Beef Skillet Enchiladas (Printable)

Savory ground beef, black beans, corn tortillas and melty cheeses layered in a one-pan Tex‑Mex skillet bake.

# What You Need:

→ Meats

01 - 1 pound ground beef

→ Vegetables

02 - 1 small yellow onion, diced
03 - 2 cloves garlic, minced
04 - 1 red bell pepper, diced
05 - 1 can black beans (15 ounces), drained and rinsed

→ Spices & Herbs

06 - 1 teaspoon ground cumin
07 - 1 teaspoon chili powder
08 - 1/2 teaspoon smoked paprika
09 - 1/2 teaspoon salt
10 - 1/4 teaspoon black pepper

→ Sauces & Pantry

11 - 1 can enchilada sauce (15 ounces, red or green)
12 - 1/2 cup tomato sauce
13 - 8 small corn tortillas, cut into quarters
14 - 1 cup shredded cheddar cheese
15 - 1 cup shredded Monterey Jack cheese

→ Toppings (optional)

16 - Sliced green onions
17 - Chopped fresh cilantro
18 - Sour cream
19 - Diced avocado

# How To Make It:

01 - Heat a large oven-proof skillet over medium-high. Cook ground beef, breaking into crumbles, until thoroughly browned. Drain any excess fat.
02 - Add diced onion, minced garlic, and red bell pepper to the skillet with beef. Sauté until vegetables are soft, approximately 3 to 4 minutes.
03 - Stir in drained black beans, ground cumin, chili powder, smoked paprika, salt, and black pepper. Mix to evenly distribute the spices.
04 - Pour in enchilada sauce and tomato sauce, stirring to blend into the mixture.
05 - Arrange half of the cut corn tortillas over the beef mixture. Sprinkle with half of the cheddar and Monterey Jack cheeses. Repeat layers with remaining tortillas and cheeses.
06 - Reduce heat to low. Cover skillet and simmer for 5 to 7 minutes until thoroughly heated and cheese is melted.
07 - If desired, transfer skillet uncovered under the broiler for 2 to 3 minutes to achieve a bubbly, golden top.
08 - Top with green onions, cilantro, sour cream, or avocado as preferred.

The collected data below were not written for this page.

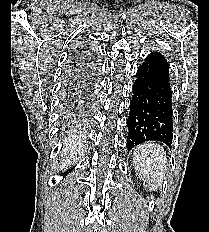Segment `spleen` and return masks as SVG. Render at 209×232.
<instances>
[{"mask_svg": "<svg viewBox=\"0 0 209 232\" xmlns=\"http://www.w3.org/2000/svg\"><path fill=\"white\" fill-rule=\"evenodd\" d=\"M167 156L164 148L154 142L143 143L134 150L135 171L152 189L165 180Z\"/></svg>", "mask_w": 209, "mask_h": 232, "instance_id": "spleen-1", "label": "spleen"}]
</instances>
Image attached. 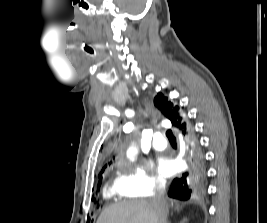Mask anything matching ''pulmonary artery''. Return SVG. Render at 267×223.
I'll use <instances>...</instances> for the list:
<instances>
[{"instance_id":"1","label":"pulmonary artery","mask_w":267,"mask_h":223,"mask_svg":"<svg viewBox=\"0 0 267 223\" xmlns=\"http://www.w3.org/2000/svg\"><path fill=\"white\" fill-rule=\"evenodd\" d=\"M152 145L155 150L162 151L167 147L168 143L161 134L157 133L153 137Z\"/></svg>"}]
</instances>
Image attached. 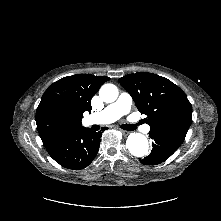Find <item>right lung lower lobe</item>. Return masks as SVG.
<instances>
[{
	"instance_id": "98d812e1",
	"label": "right lung lower lobe",
	"mask_w": 221,
	"mask_h": 221,
	"mask_svg": "<svg viewBox=\"0 0 221 221\" xmlns=\"http://www.w3.org/2000/svg\"><path fill=\"white\" fill-rule=\"evenodd\" d=\"M101 134V131L93 132L84 128L45 148L61 166L68 169H83L96 157Z\"/></svg>"
}]
</instances>
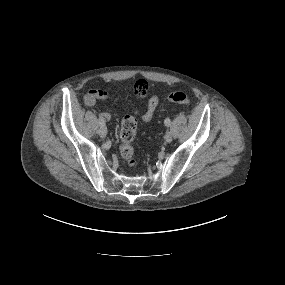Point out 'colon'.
Wrapping results in <instances>:
<instances>
[{"instance_id":"obj_1","label":"colon","mask_w":285,"mask_h":285,"mask_svg":"<svg viewBox=\"0 0 285 285\" xmlns=\"http://www.w3.org/2000/svg\"><path fill=\"white\" fill-rule=\"evenodd\" d=\"M148 83L144 79H139L134 89L139 92L147 88ZM169 101L175 104L188 105L189 96L183 91L172 92ZM137 120L134 116L127 115L121 121L120 126V153L128 165L133 166L136 162L134 151V140L136 137Z\"/></svg>"}]
</instances>
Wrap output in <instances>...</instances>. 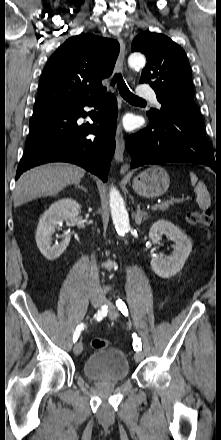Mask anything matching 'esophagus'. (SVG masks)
<instances>
[{
	"label": "esophagus",
	"instance_id": "esophagus-1",
	"mask_svg": "<svg viewBox=\"0 0 221 440\" xmlns=\"http://www.w3.org/2000/svg\"><path fill=\"white\" fill-rule=\"evenodd\" d=\"M119 44H120V52L116 62V70L118 72L122 71L125 60V43L123 39L120 37H119ZM115 140H116V148H115L114 158L117 162H122L123 154L125 150V140H124V134H123L121 122L118 124ZM128 168H129L128 164H124L121 167V173L125 174L128 171Z\"/></svg>",
	"mask_w": 221,
	"mask_h": 440
}]
</instances>
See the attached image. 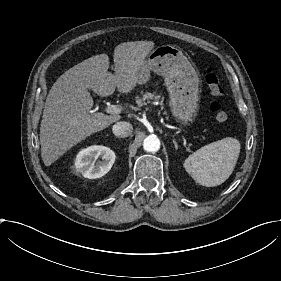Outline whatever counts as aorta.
<instances>
[{
	"label": "aorta",
	"instance_id": "aorta-1",
	"mask_svg": "<svg viewBox=\"0 0 281 281\" xmlns=\"http://www.w3.org/2000/svg\"><path fill=\"white\" fill-rule=\"evenodd\" d=\"M143 148L147 152H157L160 149V140L155 135H149L144 139Z\"/></svg>",
	"mask_w": 281,
	"mask_h": 281
}]
</instances>
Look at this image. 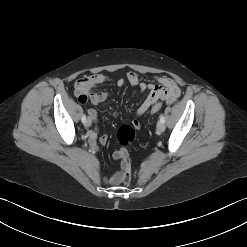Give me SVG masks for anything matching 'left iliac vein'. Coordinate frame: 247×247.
<instances>
[{"label": "left iliac vein", "mask_w": 247, "mask_h": 247, "mask_svg": "<svg viewBox=\"0 0 247 247\" xmlns=\"http://www.w3.org/2000/svg\"><path fill=\"white\" fill-rule=\"evenodd\" d=\"M157 131L160 132V133H162V132L165 131V124L163 122H161V121L158 122V124H157Z\"/></svg>", "instance_id": "obj_1"}]
</instances>
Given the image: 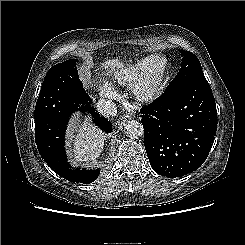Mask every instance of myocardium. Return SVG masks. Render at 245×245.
Segmentation results:
<instances>
[{
    "mask_svg": "<svg viewBox=\"0 0 245 245\" xmlns=\"http://www.w3.org/2000/svg\"><path fill=\"white\" fill-rule=\"evenodd\" d=\"M155 61L161 63L156 75H152V67ZM169 73V64L162 55H152L149 57L141 75L133 85L132 92L134 98L140 103H151L162 93Z\"/></svg>",
    "mask_w": 245,
    "mask_h": 245,
    "instance_id": "f54148a6",
    "label": "myocardium"
}]
</instances>
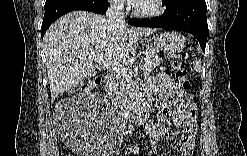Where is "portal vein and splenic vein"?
Instances as JSON below:
<instances>
[{
    "mask_svg": "<svg viewBox=\"0 0 247 156\" xmlns=\"http://www.w3.org/2000/svg\"><path fill=\"white\" fill-rule=\"evenodd\" d=\"M90 60H94V59H90ZM96 60V59H95ZM98 63L105 68L111 69L112 71L121 74V75H127L128 69L126 67H124L121 64H116V63H111L109 61H105L103 59L98 60ZM143 63V61H142Z\"/></svg>",
    "mask_w": 247,
    "mask_h": 156,
    "instance_id": "obj_1",
    "label": "portal vein and splenic vein"
}]
</instances>
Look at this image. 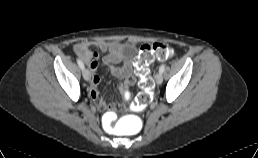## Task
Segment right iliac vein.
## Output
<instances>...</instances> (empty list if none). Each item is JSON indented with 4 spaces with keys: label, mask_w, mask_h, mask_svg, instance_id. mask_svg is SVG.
<instances>
[{
    "label": "right iliac vein",
    "mask_w": 258,
    "mask_h": 158,
    "mask_svg": "<svg viewBox=\"0 0 258 158\" xmlns=\"http://www.w3.org/2000/svg\"><path fill=\"white\" fill-rule=\"evenodd\" d=\"M82 74H83V77H84V79H85L86 81H89V80H90V78H91V73H90V71H89L88 69H83Z\"/></svg>",
    "instance_id": "right-iliac-vein-1"
}]
</instances>
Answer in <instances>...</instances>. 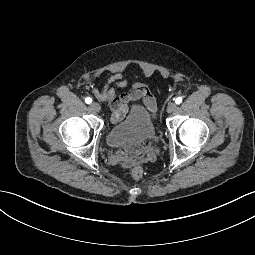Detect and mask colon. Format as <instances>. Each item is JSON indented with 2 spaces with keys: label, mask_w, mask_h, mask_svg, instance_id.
<instances>
[{
  "label": "colon",
  "mask_w": 255,
  "mask_h": 255,
  "mask_svg": "<svg viewBox=\"0 0 255 255\" xmlns=\"http://www.w3.org/2000/svg\"><path fill=\"white\" fill-rule=\"evenodd\" d=\"M131 175L134 179L139 180L143 176V169L141 166L136 165L131 168Z\"/></svg>",
  "instance_id": "1"
}]
</instances>
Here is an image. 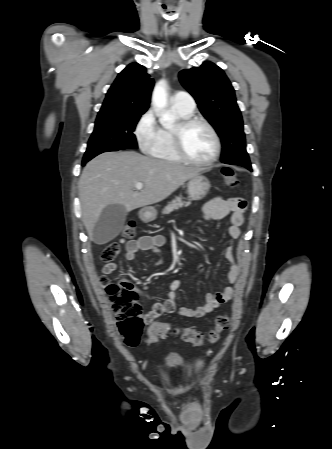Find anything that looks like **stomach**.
I'll use <instances>...</instances> for the list:
<instances>
[{
    "mask_svg": "<svg viewBox=\"0 0 332 449\" xmlns=\"http://www.w3.org/2000/svg\"><path fill=\"white\" fill-rule=\"evenodd\" d=\"M187 187L190 200L199 201L208 194L211 185L205 176L199 174L189 180ZM139 216L145 222L153 221L157 217V211L153 207H146L140 211Z\"/></svg>",
    "mask_w": 332,
    "mask_h": 449,
    "instance_id": "0dacf381",
    "label": "stomach"
}]
</instances>
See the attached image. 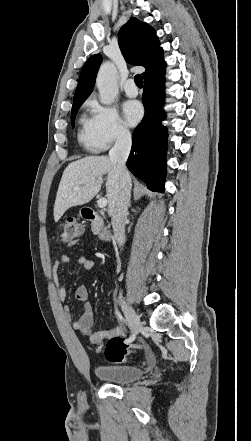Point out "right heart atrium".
Wrapping results in <instances>:
<instances>
[{"instance_id": "obj_1", "label": "right heart atrium", "mask_w": 251, "mask_h": 441, "mask_svg": "<svg viewBox=\"0 0 251 441\" xmlns=\"http://www.w3.org/2000/svg\"><path fill=\"white\" fill-rule=\"evenodd\" d=\"M89 107L92 114L90 118L91 129L100 150L129 137L130 131L116 108L102 105L96 100H91Z\"/></svg>"}]
</instances>
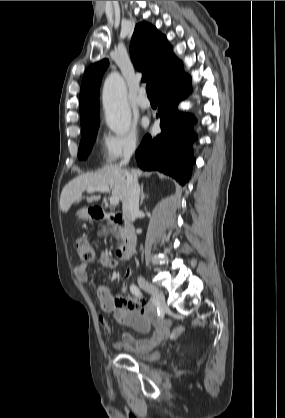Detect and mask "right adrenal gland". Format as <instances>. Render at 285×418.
<instances>
[{
    "mask_svg": "<svg viewBox=\"0 0 285 418\" xmlns=\"http://www.w3.org/2000/svg\"><path fill=\"white\" fill-rule=\"evenodd\" d=\"M145 199V194H144V185H141V199H140V205L143 204V200Z\"/></svg>",
    "mask_w": 285,
    "mask_h": 418,
    "instance_id": "obj_1",
    "label": "right adrenal gland"
}]
</instances>
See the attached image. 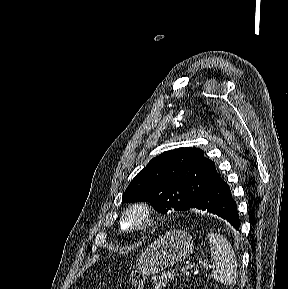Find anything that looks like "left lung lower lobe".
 <instances>
[{"mask_svg": "<svg viewBox=\"0 0 288 289\" xmlns=\"http://www.w3.org/2000/svg\"><path fill=\"white\" fill-rule=\"evenodd\" d=\"M192 208L216 214L227 220L236 230H239L236 202L231 196L230 187L221 177L196 198L189 209Z\"/></svg>", "mask_w": 288, "mask_h": 289, "instance_id": "1", "label": "left lung lower lobe"}]
</instances>
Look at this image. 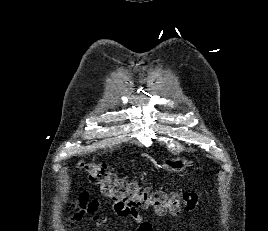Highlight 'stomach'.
I'll return each instance as SVG.
<instances>
[{"mask_svg": "<svg viewBox=\"0 0 268 231\" xmlns=\"http://www.w3.org/2000/svg\"><path fill=\"white\" fill-rule=\"evenodd\" d=\"M192 162L185 157L166 158L162 164V168L169 173H182L185 172Z\"/></svg>", "mask_w": 268, "mask_h": 231, "instance_id": "0dacf381", "label": "stomach"}]
</instances>
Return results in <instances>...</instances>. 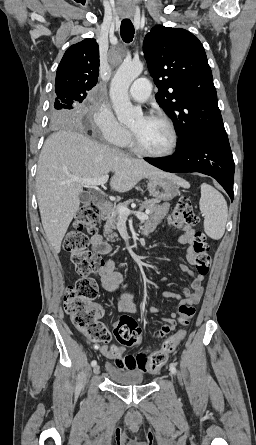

Serve hot.

# Expert Advice:

01 -
  • It’s the weeknight hero—everything builds in a single pan and dinner's on the table before the hunger gets dangerous.
  • Each bite combines melty cheese, rich sauce, and a crisp-tender tortilla edge, which might explain why seconds always disappear before you do the math.
02 -
  • If you rush layering, you’ll get dry corners and soggy spots—build it with care and an extra minute.
  • Broiling at the end seemed optional until I tried it—now I swear by that three-minute cheese blizzard.
03 -
  • Brown the beef really well for a richer, deeper flavor base.
  • Always shred cheese yourself for the best melt (and skip those weird anti-caking agents in pre-shredded blends).